Always rely on official immigration sources for your specific route, and get qualified advice when needed. Blogs can guide your questions, but they shouldn’t be your final authority.
Story: ‘I was a professional back home’, then I started again from zero
Ngozi was a professional back home. In her first month abroad, she wore a uniform for a job that didn’t match her degree. It wasn’t shameful work, but it was a shock. She had gone from respected to invisible in one flight.
The problem wasn’t her intelligence. It was licensing, credential checks, and local standards that don’t bend because you’ve already paid your dues elsewhere.
This part of japa can feel like being asked to climb a ladder you already finished. But people do rebuild, step by step, without losing themselves.
A practical path that helped Ngozi:
- Map the licence or credential process like a project (costs, exams, timelines, documents).
- Choose a bridge role close to your field (assistant, aide, trainee, support worker, junior analyst).
- Set a 6 to 12-month learning plan with clear milestones, not vague hope.
- Pick one skill to prove fast, something employers can test quickly.
- Find mentorship through professional groups, diaspora networks, or colleagues who respect the grind.
And yes, some people choose to return home, or move again, sometimes called “reverse japa”. That choice can be strategic. It can be about family, health, finances, or a better fit elsewhere. It’s not always failure, it can be a re-route.
Conclusion: japa can be both hope and hard work
Japa can open doors, and it can also bruise you. Both can be true, and admitting the hard parts doesn’t cancel the dream. It just makes it safer.

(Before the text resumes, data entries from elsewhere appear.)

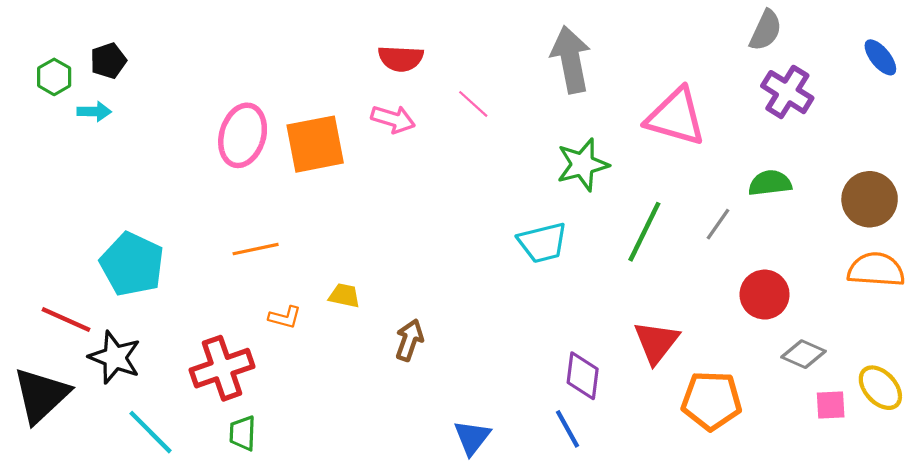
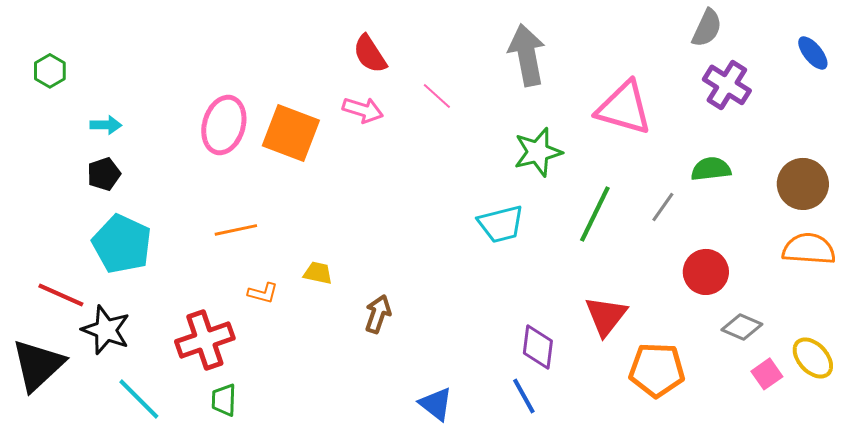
red semicircle: (401, 58) -> (370, 54), turned 54
black pentagon: (108, 61) -> (104, 174), moved
cyan arrow: (94, 112) -> (106, 125), moved
orange square: (315, 144) -> (291, 133), turned 32
pink square: (831, 405) -> (767, 374), turned -32
blue triangle: (472, 437) -> (436, 404), turned -30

Key lessons to carry with you:
- Build a money buffer for upfront costs and slow months.
- Expect a realistic job timeline, and adapt your CV and proof.
- Create community early, don’t wait for loneliness to become normal.
- Set boundaries with money, and stick to a giving plan.
- Treat paperwork like gold, organise it, copy it, track dates.
- Build a skills plan for re-licensing or career switching.
- Give yourself permission to change course if the plan breaks.
If you’ve lived a japa story, the sweet parts and the bitter parts, share what you wish you knew at the start. Someone packing two suitcases right now might need your truth.